第四章 犬のいなくなった五十年と、片翼の喪失

第五章 消された十二分間と、ハチの意志

第六章 霧が通学路へ降りる

第七章 生きた広場の夜明け、あるいは新しき調律の始まり

第八章 青い点が帰る場所


第一章 停止した青い点と、不可視の異界

1

液晶モニターが放つ冷徹な青い光が、橘の網膜を静かに灼いていた。

午前六時四十五分。

地方自治体の片隅に設けられた「鳥獣調律課」の執務室は、まだ本格的な始動前の、吸い殻のような静けさに満ちている。

カチ、カチ、と規則的なマウスのクリック音だけが、コンクリートの壁に跳ね返っていた。

橘は、右手に持っていた紙コップを机の上へ置いた。

まだ口をつけたばかりのコーヒーから、細い湯気が立っている。

六月とはいえ、山あいの町の朝は冷える。役所の古い庁舎には、夜の冷気が壁の奥にまで染み込んでいるらしく、室内は始業から一時間が過ぎた今なお、どこか薄暗く湿っていた。

入口のプレートに書かれた「鳥獣調律課」という文字を見上げる者は少ない。

正式名称は、広域鳥獣生態調整実証室。

環境、農政、防災の隙間に設けられたこの課の存在を、役所内部の職員でさえ正確に説明できる者は少なかった。

初代室長であり、現在の課長でもある蓮見が、「何をしている部署か、町民に伝わらなければ意味がない」という理由でこの呼び名を使い始めたのだ。

調律。

橘は、その言葉が好きではなかった。

自然と人間が、まるで一台の楽器であるかのように聞こえるからだ。

現実の山に、旋律などない。

あるのは生息域、個体数、被害件数、それに確率だけだ。

世界は数値でできている。

少なくとも、行政が扱う世界はそうでなければならない。

誰かの「かわいそう」という感情も、誰かの「怖くてたまらない」という訴えも、そのままでは政策にはできない。

必要なのは、再現できる客観的な根拠だ。

そうでなければ、声の大きい者の感情によって、別の誰かの命が左右されてしまう。

橘がデータを信頼するのは、彼が冷酷だからではない。

曖昧な主観によって命を弄んではならないという、彼なりの強い自戒だった。

数字にできない不確定要素を現場に持ち込むこと――それこそが、最も危険な職務怠慢であると彼は信じていた。

橘は、画面上に整然と並ぶ移動ログの波形を追った。

壁一面の管理モニターには、里山の地形図、集落の位置、そして人間活動優先区域と野生動物優先区域のあいだに設けられた、幅およそ二キロの緩衝帯が映し出されている。

その地図上を、小さな青い点がいくつも動いている。

ID001、クロ。

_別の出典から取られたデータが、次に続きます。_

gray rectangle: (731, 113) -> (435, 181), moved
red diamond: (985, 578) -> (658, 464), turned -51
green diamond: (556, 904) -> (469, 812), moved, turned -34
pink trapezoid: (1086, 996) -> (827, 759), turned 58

稼働率良好。心拍数、正常値。

ID002、ギン。山腹の第三給餌拠点にて待機中。

ID003、サクラ。傾斜三十五度の急斜面を巡回中。

ID004、ハチ。

ID005、モク。

彼らが「パブ犬」――広域公共公務犬だった。

全頭にGPSスマート首輪が装着され、体温、心拍数、移動距離、吠声の振動まで一括管理されている。

野良犬でもペットでもない。

山と里の境界を巡回し、その存在と臭い、鳴き声によって野生動物に人間の生活圏を知らせる、いわば「生物学的防災インフラ」であり、生きた境界標識だった。

執務室内の天井近くに吊るされたテレビモニターからは、朝のニュース番組が流れていた。

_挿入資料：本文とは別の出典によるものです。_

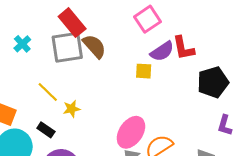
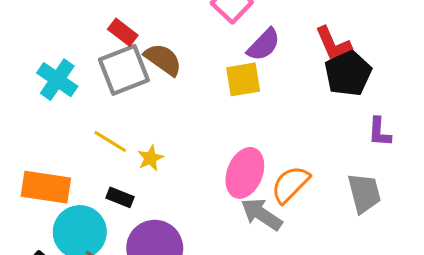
red rectangle: (72, 23) -> (123, 32), size x0.7
cyan cross: (22, 44) -> (57, 80), size x1.5
red L-shape: (183, 48) -> (333, 43), moved
yellow square: (144, 71) -> (243, 79), size x1.4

防犯カメラの白黒映像の中を、住宅地に侵入した大きな影がゆっくり横切る。

画面の端には『またもやクマの出没、緊迫する山あいの町』というテロップが躍り、スタジオでは「迅速な駆除」を求める排斥論と、「人命か共生か」を訴える愛護論が、互いの言葉の刃で切り結び、不毛な二元論の澱を形成していた。

橘は音量を一段下げ、見慣れた感情の騒音を冷淡に無視した。

行政に必要なのは主義主張ではなく、遭遇確率の計算と被害予測の冷徹なシミュレーションだ。

その時だった。

管理デスクのスピーカーから、短く鋭い電子音が鳴り響いた。

――ピッ。

警告灯が黄色く明滅する。

画面の中央で、ひとつの青い点が不自然な動きを見せていた。

行動区域逸脱。

個体番号は、ID004。

ハチ。

「……どうした、ハチ」

橘の指先が素早くキーボードを叩く。

ハチの青い点は、本来の巡回ルートである「第二防護帯」の尾根筋を大きく外れ、北側の渓谷――通称「九頭竜谷」と呼ばれる深い霧の森の入り口へと向かっていた。

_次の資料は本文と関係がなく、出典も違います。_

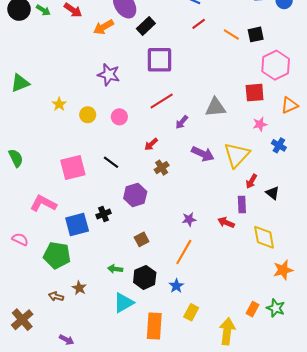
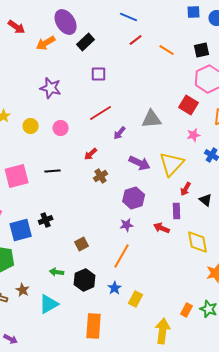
black square: (256, 34) -> (202, 50), moved
purple square: (159, 60) -> (99, 74), size x0.6
red square: (255, 93) -> (189, 105), turned 36
black line: (111, 162) -> (53, 171), turned -42
purple hexagon: (135, 195) -> (134, 198), moved
cyan triangle: (124, 303) -> (49, 304), moved
yellow rectangle: (191, 312) -> (136, 299), moved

通常巡回区域から、直線距離で三・八キロメートル外れている。

ハチの移動速度は静止する直前まで時速十二キロメートルを維持していた。

意図を持って走らなければ、その速度で谷へ向かうはずがない。

迷った犬の動きではない。

何かを追っている、あるいは、何かに呼ばれているような軌跡だった。

そして午前六時五十二分、九頭竜谷の入り口を示す座標で、その青い点は完全に、ぴたりと動きを止めた。

2

「橘、ハチの信号がおかしいな」

背後から、低く落ち着いた声が掛けられた。

鳥獣調律課の課長、蓮見だった。

このパブ犬の試験導入を、泥をすするような行政交渉の末に予算化させた張本人である。

「はい。担当区域外への逸脱です。通信状態はグリーンですが、心拍数が毎分百四十八まで急上昇したのち、現在は一分間に六十前後で完全に安定……いえ、動いていません」

「ハチの周辺に配置している自律型監視ドローン『ファントムⅢ』を、座標エリアへ収束させます」

橘の手元で複数のコマンドが実行され、役所の屋上から発進したドローンが山へと急行していく。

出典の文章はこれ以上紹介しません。